Champagne devant, gruyère derrière " : longtemps, le City façon Pep a largement privilégié les procédés offensifs aux mécanismes défensifs. Avec ses investissements à l’arrière, son pressing haut, son marquage individuel entre les lignes et sa charnière axiale Ruben Dias-John Stones, la direction sportive mancunienne a bâti une muraille derrière : avec 29 clean-sheets dans l’absolu et 24 buts encaissés en Premier League, City a aujourd’hui la meilleure défense des championnats du Big Five. De la 2e journée de Champions League jusqu’aux 8e de finale inclus, son gardien Ederson est resté 7 matches invaincu, soient 790 minutes : 2e meilleure performance absolue en Champions, derrière les 995 minutes de l’Arsenal de 2006.

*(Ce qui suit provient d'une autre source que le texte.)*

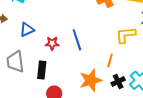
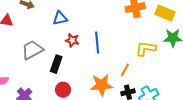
blue triangle: (27, 30) -> (60, 18), moved
gray trapezoid: (15, 62) -> (32, 50), turned 55

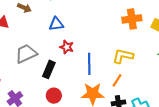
blue line: (97, 42) -> (89, 64), moved
yellow L-shape: (146, 49) -> (123, 56), moved

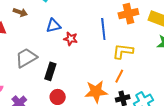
red star: (67, 47) -> (71, 39), moved
blue line: (89, 64) -> (103, 29), moved

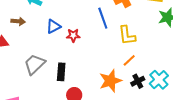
yellow L-shape: (123, 51) -> (127, 35), turned -90
orange line: (119, 76) -> (129, 60), turned 32

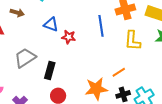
blue triangle: (53, 27) -> (51, 25), turned 35
yellow L-shape: (127, 35) -> (133, 41), moved

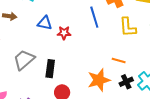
orange line: (119, 72) -> (119, 61), turned 56

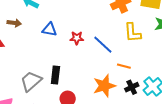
blue line: (94, 17) -> (103, 45), moved, turned -30
red star: (64, 33) -> (77, 38), moved
gray trapezoid: (24, 60) -> (31, 81), moved

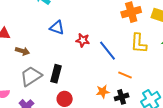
brown arrow: (14, 23) -> (22, 51), moved
orange star: (104, 86) -> (103, 92), size x0.6
black cross: (132, 87) -> (122, 97), moved

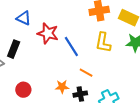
red star: (83, 40) -> (48, 33), size x1.5
black rectangle: (56, 74) -> (14, 49), moved

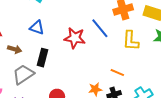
blue triangle: (24, 18) -> (37, 28), moved
blue line: (71, 47) -> (100, 28), moved

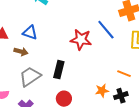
blue triangle: (37, 28) -> (30, 33), moved
black rectangle: (43, 58) -> (59, 70), moved

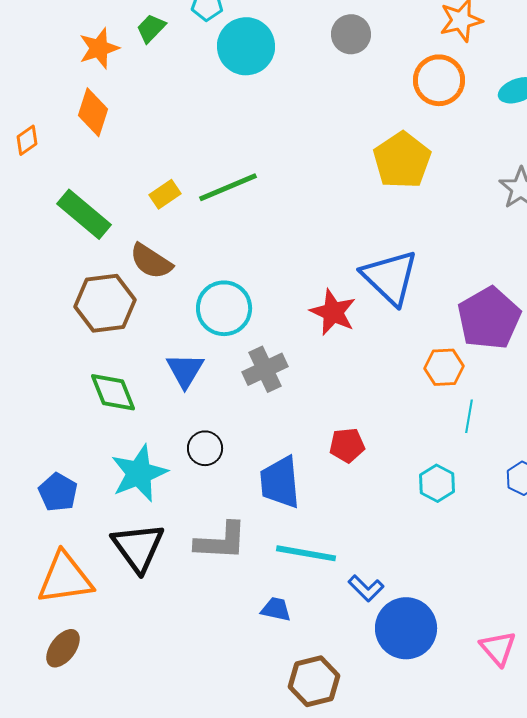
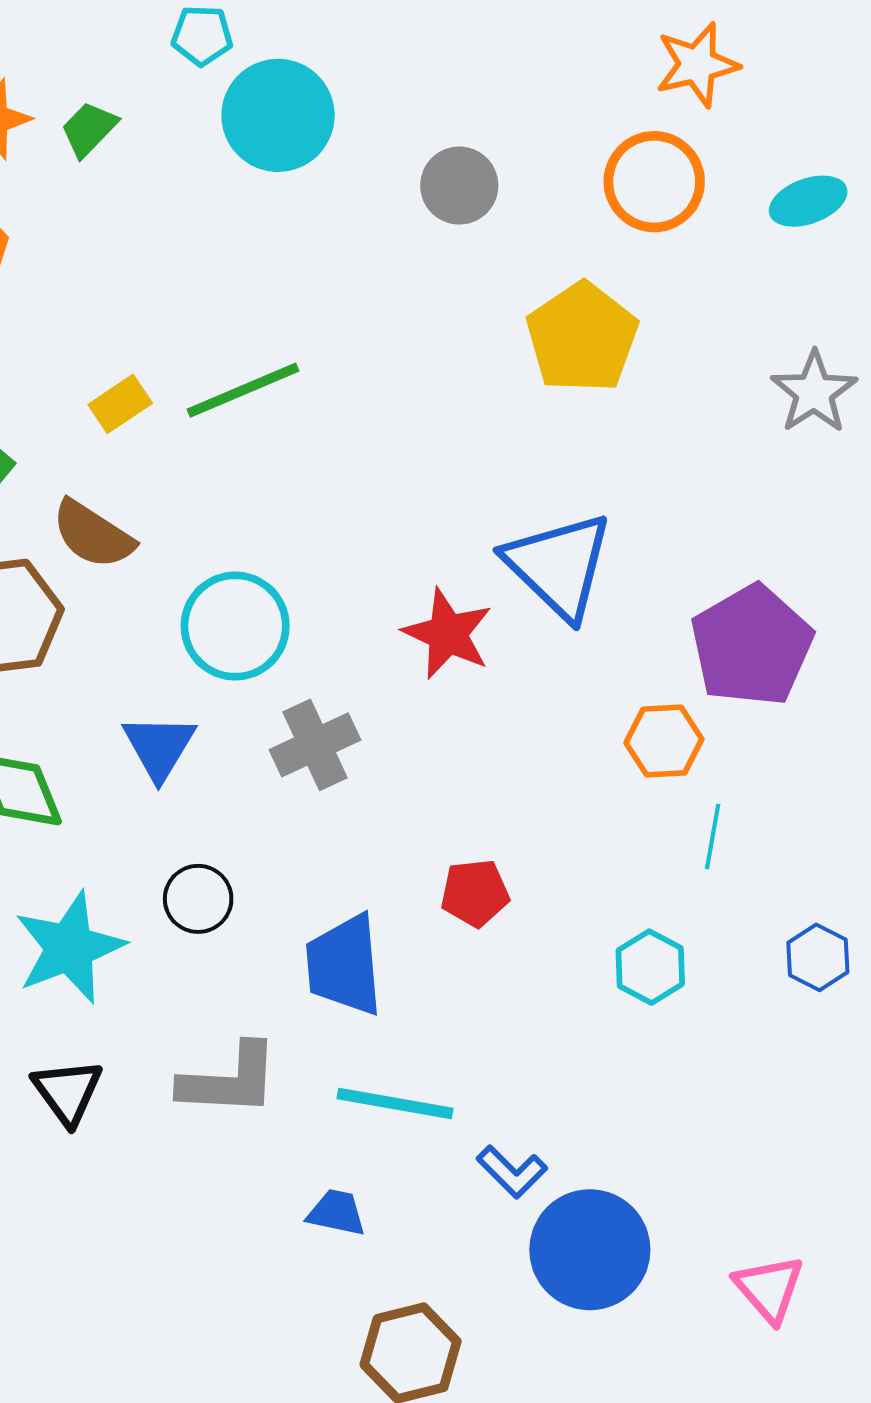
green trapezoid: (151, 28) -> (89, 129), moved
gray circle: (351, 34) -> (459, 186), moved
black triangle: (138, 547) -> (68, 1092), size x0.7

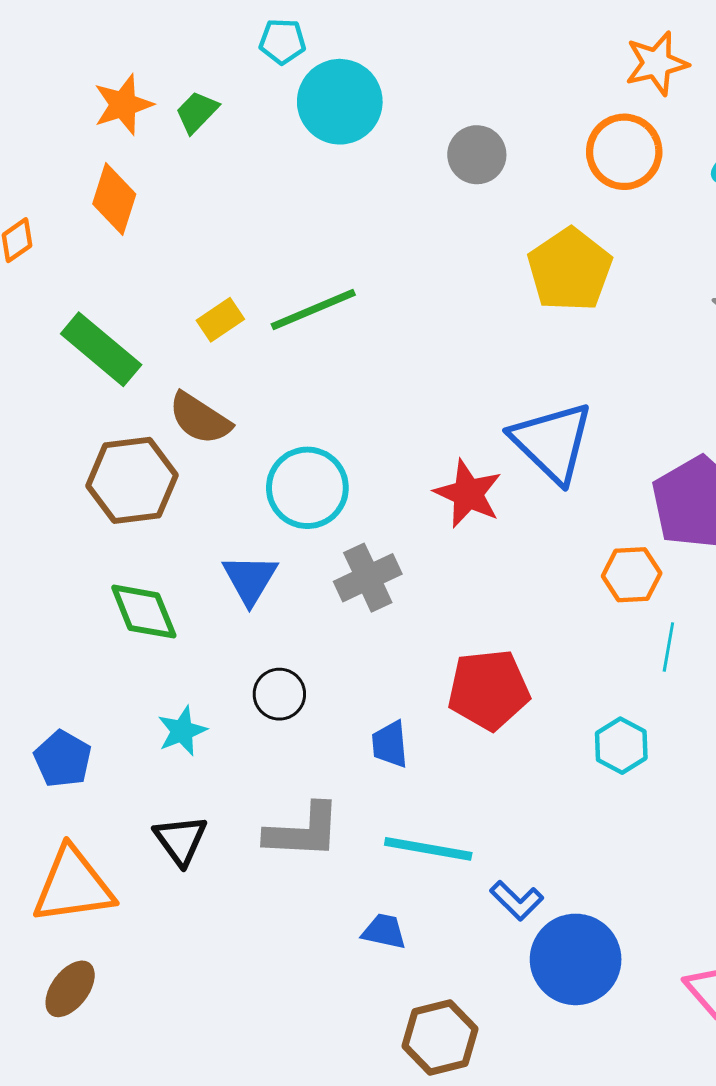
red pentagon: (475, 893) -> (489, 690), size x1.6
cyan star: (69, 948) -> (182, 731), size x0.6
blue trapezoid: (344, 965) -> (390, 744), size x0.6

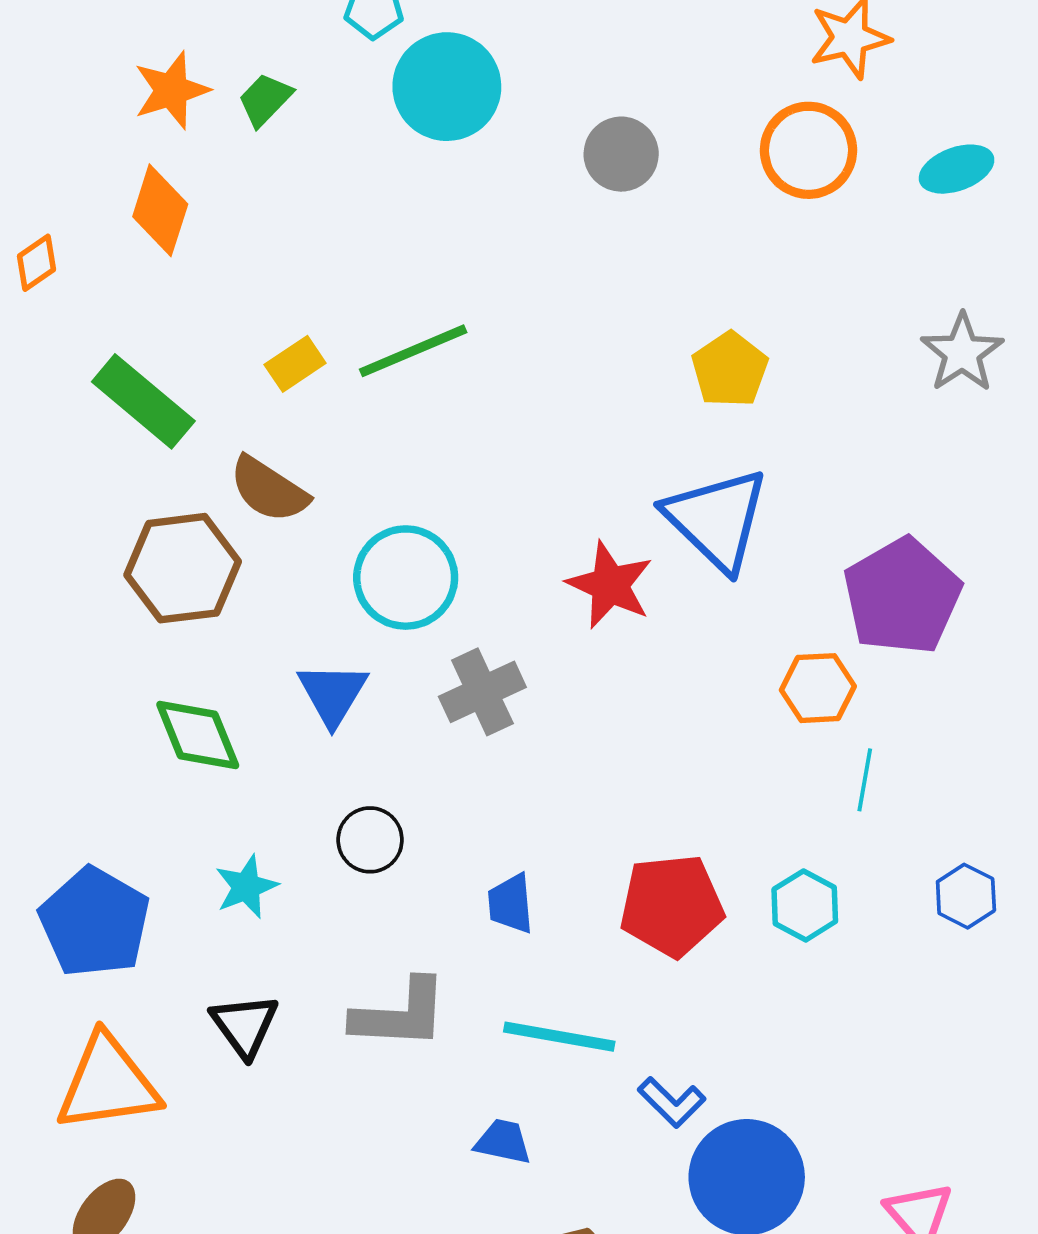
yellow pentagon: (570, 270) -> (730, 370), moved, size x0.7
red pentagon: (489, 690) -> (672, 905), moved
blue pentagon: (63, 759) -> (95, 922), size x1.5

Manchester City en finale de Champions League : les raisons d'une métamorphose
Manchester City en finale de Champions League : les raisons d'une métamorphose © Martin Meissner - BELGAIMAGE

La sérénité mentale d’un groupe

Mon expérience me dit qu’il faut rester soi-même, ne pas essayer de jouer comme un autre " : autre déclaration récente de Guardiola pour décrire son approche des derniers grands matches. Le collectif mancunien dégage une confiance en ses moyens et une sérénité mentale qui lui donne une longueur d’avance sur la concurrence. Menée à Paris au match aller, l’équipe bâtie autour de King Kev aurait pu s’énerver et craquer sous la pression d’un nouveau rêve de Champions League en passe de s’envoler. Là où les stars parisiennes ont pété une durite au retour, voyant les événements leur échapper, les Cityzens ne se sont jamais énervés, croyant en leurs propres ressources et finissant par imposer leur force tranquille par les coups de pattes et les jaillissements de leurs solistes.

La fraîcheur d’un noyau

Pep Guardiola dispose d’un noyau de 33 joueurs : seuls 4 d’entre eux (dont deux gardiens…) n’affichent pas de minutes cette saison. Entre les deux matches face au PSG, le technicien catalan n’a aligné à Crystal Palace que… 3 joueurs titulaires trois jours plus tôt – avec, toujours, le succès au bout de la rencontre. Le coach de City est un adepte de la rotation, surtout en cette année Covid pleine d’incertitudes et condensant les calendriers. Il a ainsi nourri la fraîcheur physique et mentale de son groupe, maintenant la concurrence et conservant les joueurs en éveil, tout en préservant une bonne ambiance de travail. Même en fin de parcours (et d’ailleurs en partance), un Agüero reste concerné par le trajet de groupe.

C’est ce que City appelle le Squad Depth (traduisez " profondeur d’effectif ") : plutôt que d’investir dans des étoiles individuelles, le club croit en la valeur du groupe. Naguère tenté par la bling-bling culture, les propriétaires de City ont appris qu’un club de foot performant s’appuyait d’abord sur des valeurs de partage et de progression collective.

Pour tout cela, les Cityzens rêveront, fin mai à Istanbul, d’un premier succès d’envergure internationale, 10 ans après la première Cup de l’ère émiratie.